Amy comments on the performance drop?
Does this system really run faster using 4 GPUs instead of 1? I would think this would run much faster on a single GPU.
If you want to know where the difference in performance comes from, do a diff on the md.log files to see if there are differences in the task assignments. If not, have a look at the timings of the different components of mdrun at the end of the log file to see what got slower.

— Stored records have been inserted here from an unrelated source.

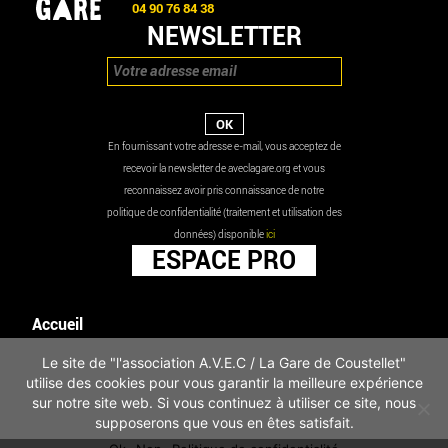
04 90 76 84 38
NEWSLETTER
En fournissant votre adresse e-mail, vous acceptez de
recevoir la newsletter de aveclagare.org et vous
reconnaissez avoir pris connaissance de notre
politique de confidentialité (traitement et utilisation des
données) disponible
ici
ESPACE PRO
Accueil
Agenda
Le site de "l'association A.V.E.C / La Gare de Coustellet"
Les actualités
utilise des cookies pour vous garantir la meilleure expérience
Mentions légales
sur notre site web. Si vous continuez à utiliser ce site, nous
Infos pratiques
supposerons que vous en êtes satisfait.
Politique de confidentialité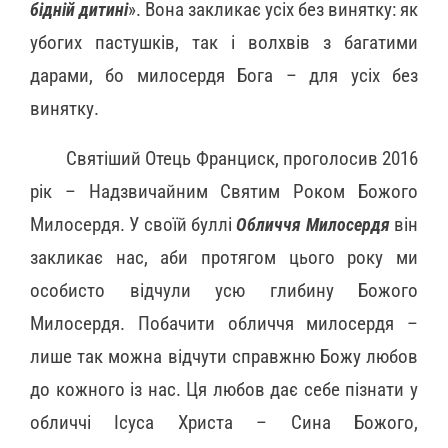
бідній дитині
». Вона закликає усіх без винятку: як
убогих пастушків, так і волхвів з багатими
дарами, бо милосердя Бога – для усіх без
винятку.
Святіший Отець Франциск, проголосив 2016
рік – Надзвичайним Святим Роком Божого
Милосердя. У своїй буллі
Обличчя Милосердя
він
закликає нас, аби протягом цього року ми
особисто відчули усю глибину Божого
Милосердя. Побачити обличчя милосердя –
лише так можна відчути справжню Божу любов
до кожного із нас. Ця любов дає себе пізнати у
обличчі Ісуса Христа – Сина Божого,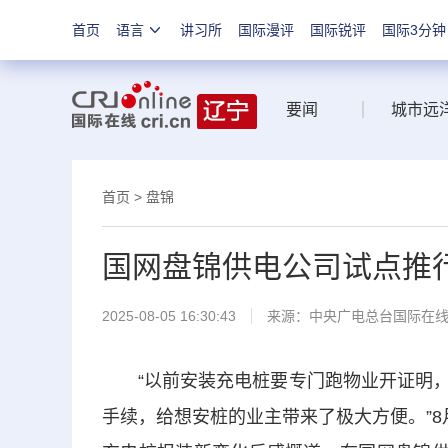
首页
语言
讲习所
国际漫评
国际锐评
国际3分钟
要闻
城市远
首页
>
盘锦
国网盘锦供电公司试点推行
2025-08-05 16:30:43
来源：中央广电总台国际在
“以前安装充电桩要专门跑物业开证明，
手续，给想安桩的业主带来了极大方便。”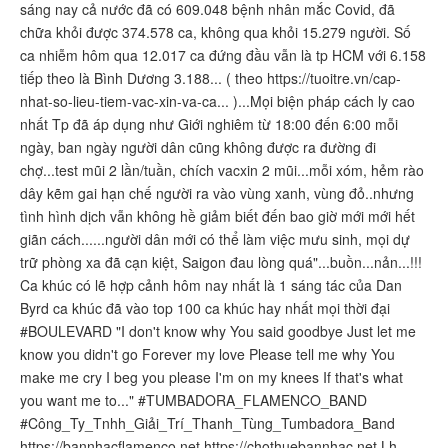
sáng nay cả nước đã có 609.048 bệnh nhân mắc Covid, đã
chữa khỏi được 374.578 ca, không qua khỏi 15.279 người. Số
ca nhiễm hôm qua 12.017 ca đứng đầu vẫn là tp HCM với 6.158
tiếp theo là Bình Dương 3.188... ( theo https://tuoitre.vn/cap-
nhat-so-lieu-tiem-vac-xin-va-ca... )...Mọi biện pháp cách ly cao
nhất Tp đã áp dụng như Giới nghiêm từ 18:00 đến 6:00 mỗi
ngày, ban ngày người dân cũng không được ra đường đi
chợ...test mũi 2 lần/tuần, chích vacxin 2 mũi...mỗi xóm, hẻm rào
dây kẽm gai hạn chế người ra vào vùng xanh, vùng đỏ..nhưng
tình hình dịch vẫn không hề giảm biết đến bao giờ mới mới hết
giãn cách......người dân mới có thể làm việc mưu sinh, mọi dự
trữ phòng xa đã cạn kiệt, Saigon đau lòng quá"...buồn...nản...!!!
Ca khúc có lẽ hợp cảnh hôm nay nhất là 1 sáng tác của Dan
Byrd ca khúc đã vào top 100 ca khúc hay nhất mọi thời đại
#BOULEVARD "I don't know why You said goodbye Just let me
know you didn't go Forever my love Please tell me why You
make me cry I beg you please I'm on my knees If that's what
you want me to..." #TUMBADORA_FLAMENCO_BAND​​​​
#Công_Ty_Tnhh_Giải_Trí_Thanh_Tùng_Tumbadora_Band​​​​
https://bannhacflamenco.net​​​​ https://chothuebannhac.net​​​​ Lh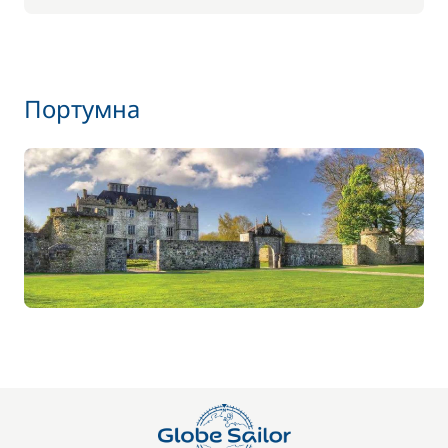
45,50 €
Аренда велосипедов - дети
/ неделя
Портумна
56,00 €
Барбекю
/ неделя
17,50 €
Детское сиденье
/ неделя
85,00 €
Домашние животные
/ единицу
77,00 €
Доска для SUP-серфинга
/ неделя
70,00 €
Паркинг
/ неделя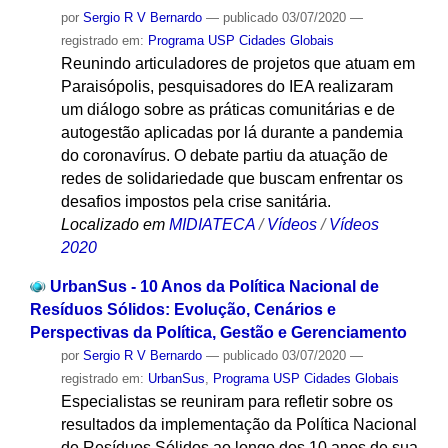
por
Sergio R V Bernardo
—
publicado
03/07/2020
—
registrado em:
Programa USP Cidades Globais
Reunindo articuladores de projetos que atuam em
Paraisópolis, pesquisadores do IEA realizaram
um diálogo sobre as práticas comunitárias e de
autogestão aplicadas por lá durante a pandemia
do coronavírus. O debate partiu da atuação de
redes de solidariedade que buscam enfrentar os
desafios impostos pela crise sanitária.
Localizado em
MIDIATECA
/
Vídeos
/
Vídeos
2020
UrbanSus - 10 Anos da Política Nacional de
Resíduos Sólidos: Evolução, Cenários e
Perspectivas da Política, Gestão e Gerenciamento
por
Sergio R V Bernardo
—
publicado
03/07/2020
—
registrado em:
UrbanSus
,
Programa USP Cidades Globais
Especialistas se reuniram para refletir sobre os
resultados da implementação da Política Nacional
de Resíduos Sólidos ao longo dos 10 anos de sua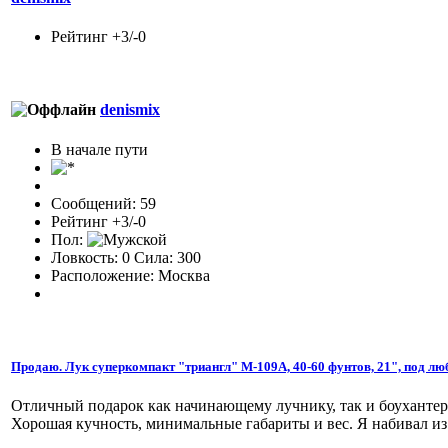
Рейтинг +3/-0
denismix
В начале пути
Сообщений: 59
Рейтинг +3/-0
Пол:
Ловкость: 0 Сила: 300
Расположение: Москва
Продаю. Лук суперкомпакт "триангл" M-109A, 40-60 фунтов, 21", под лю
Отличный подарок как начинающему лучнику, так и боухантер
Хорошая кучность, минимальные габариты и вес. Я набивал из н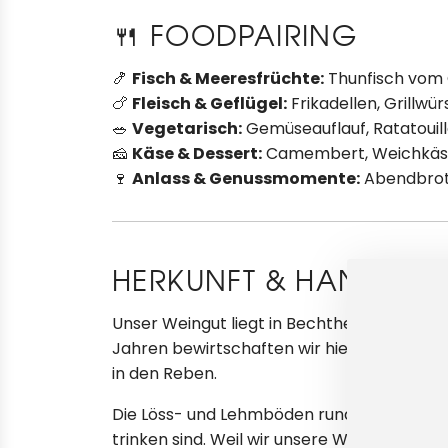
🍴 FOODPAIRING
🍤
Fisch & Meeresfrüchte:
Thunfisch vom G
🍗
Fleisch & Geflügel:
Frikadellen, Grillw
🥗
Vegetarisch:
Gemüseauflauf, Ratatoui
🧀
Käse & Dessert:
Camembert, Weichkäs
🍷
Anlass & Genussmomente:
Abendbrotw
HERKUNFT & HANDWER
Unser Weingut liegt in Bechtheim in Rhei
Jahren bewirtschaften wir hier unsere Wei
in den Reben.
Die Löss- und Lehmböden rund um Bechthei
trinken sind. Weil wir unsere Weine selbst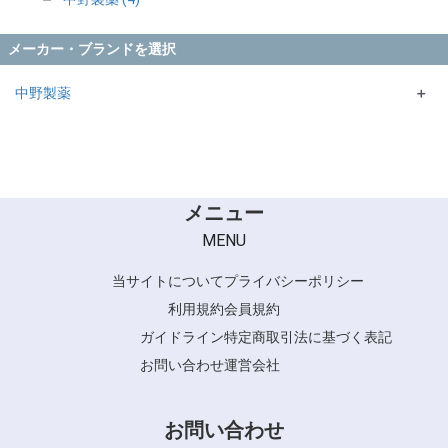
メーカー・ブランドを選択
中野製薬
＋
Caradeco museria
Caradeco pave
SUSTINO
Caradeco
メニュー
MENU
当サイトについて
プライバシーポリシー
利用規約
会員規約
ガイドライン
特定商取引法に基づく表記
お問い合わせ
運営会社
お問い合わせ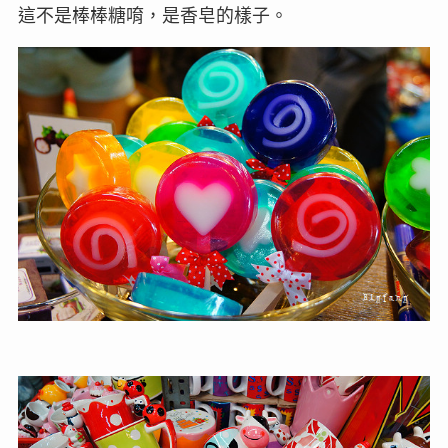
這不是棒棒糖唷，是香皂的樣子。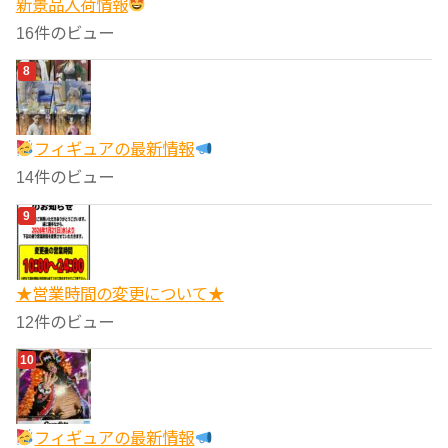
‎新景品入荷情報
16件のビュー
フィギュアの最新情報
14件のビュー
★営業時間の変更について★
12件のビュー
フィギュアの最新情報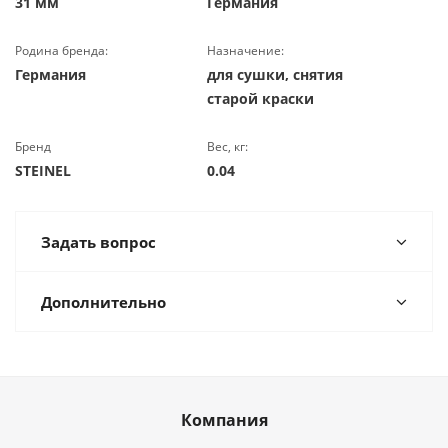
31 мм
Германия
Родина бренда:
Назначение:
Германия
для сушки, снятия
старой краски
Бренд
Вес, кг:
STEINEL
0.04
Задать вопрос
Дополнительно
Компания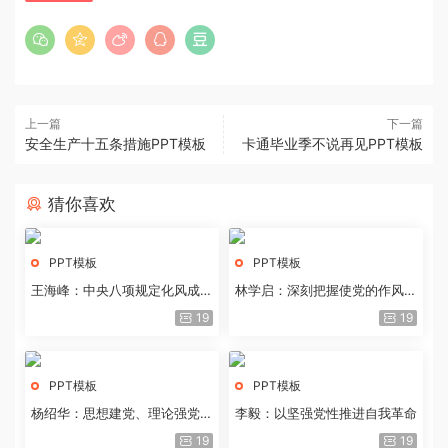
上一篇
下一篇
安全生产十五条措施PPT模板
卡通毕业季不说再见PPT模板
猜你喜欢
PPT模板
PPT模板
王海峰：中央八项规定化风成俗
林学启：深刻把握使党的作风全
的文化价值
面纯洁起来的基本要求
19
19
PPT模板
PPT模板
杨绍华：思想建党、理论强党的
李毅：以坚强党性推进自我革命
历史经验与重要启示
19
19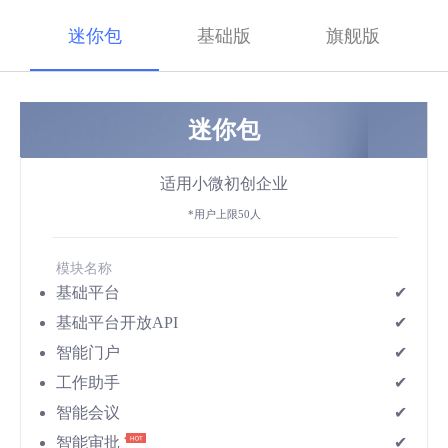
迷你包
基础版
旗舰版
迷你包
适用小微初创企业
*用户上限50人
模块名称
基础平台
✔
基础平台开放API
✔
智能门户
✔
工作助手
✔
智能会议
✔
智能审批
✔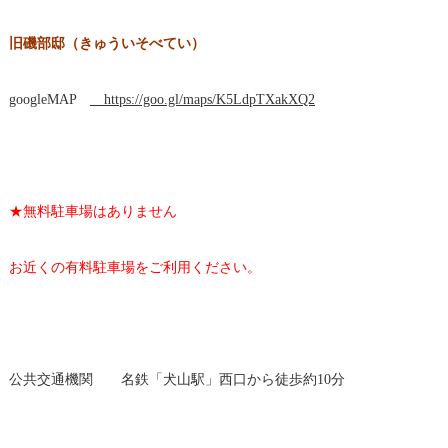
旧磯部邸（きゅういそべてい）
googleMAP
https://goo.gl/maps/K5LdpTXakXQ2
★無料駐車場はありません
お近くの有料駐車場をご利用ください。
公共交通機関 名鉄「犬山駅」西口から徒歩約10分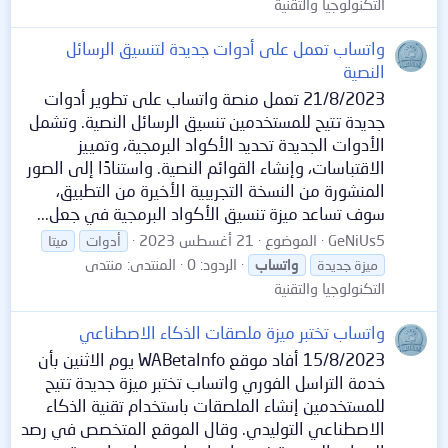
التكنولوجيا والتقنية
واتساب تعمل على أدوات جديدة لتنسيق الرسائل
النصية
21/8/2023 تعمل منصة واتساب على تطوير أدوات
جديدة تتيح للمستخدمين تنسيق الرسائل النصية. وتشمل
الأدوات الجديدة تحديد الأكواد البرمجية، وتمييز
الاقتباسات، وإنشاء القوائم النصية. واستنادًا إلى الصور
المنشورة من النسخة التجريبية الأخيرة من التطبيق،
سوف تساعد ميزة تنسيق الأكواد البرمجية في جعل...
GeNiUs5
الموضوع
21 أغسطس 2023
أدوات
ميتا
الردود: 0
المنتدى:
منتدى
ميزة جديدة
واتساب
التكنولوجيا والتقنية
واتساب تختبر ميزة ملصقات الذكاء الاصطناعي
15/8/2023 أفاد موقع WABetaInfo يوم الاثنين بأن
خدمة التراسل الفوري واتساب تختبر ميزة جديدة تتيح
للمستخدمين إنشاء الملصقات باستخدام تقنية الذكاء
الاصطناعي التوليدي. وقال الموقع المتخصص في رصد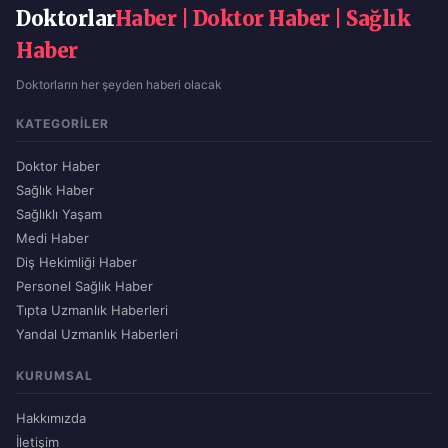
Doktorlar
Haber | Doktor Haber | Sağlık
Haber
Doktorların her şeyden haberi olacak
KATEGORILER
Doktor Haber
Sağlık Haber
Sağlıklı Yaşam
Medi Haber
Diş Hekimliği Haber
Personel Sağlık Haber
Tıpta Uzmanlık Haberleri
Yandal Uzmanlık Haberleri
KURUMSAL
Hakkımızda
İletişim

Hm, that’s an interesting point – thanks! Let me check this before going into what is taking longer, because the workflow script probably inherited that 0123 thing from a bigger system. :)
I did some testing and seems like whatever I was running had a close to optimal config for the machine I’ve got here. A slightly better result (5-6%) was achieved with 4 threads per GPU task, each on a separate GPU (i.e., -nt 16 -gputasks 0123). Running multiple GPU tasks on the same card always results in significant performance loss here.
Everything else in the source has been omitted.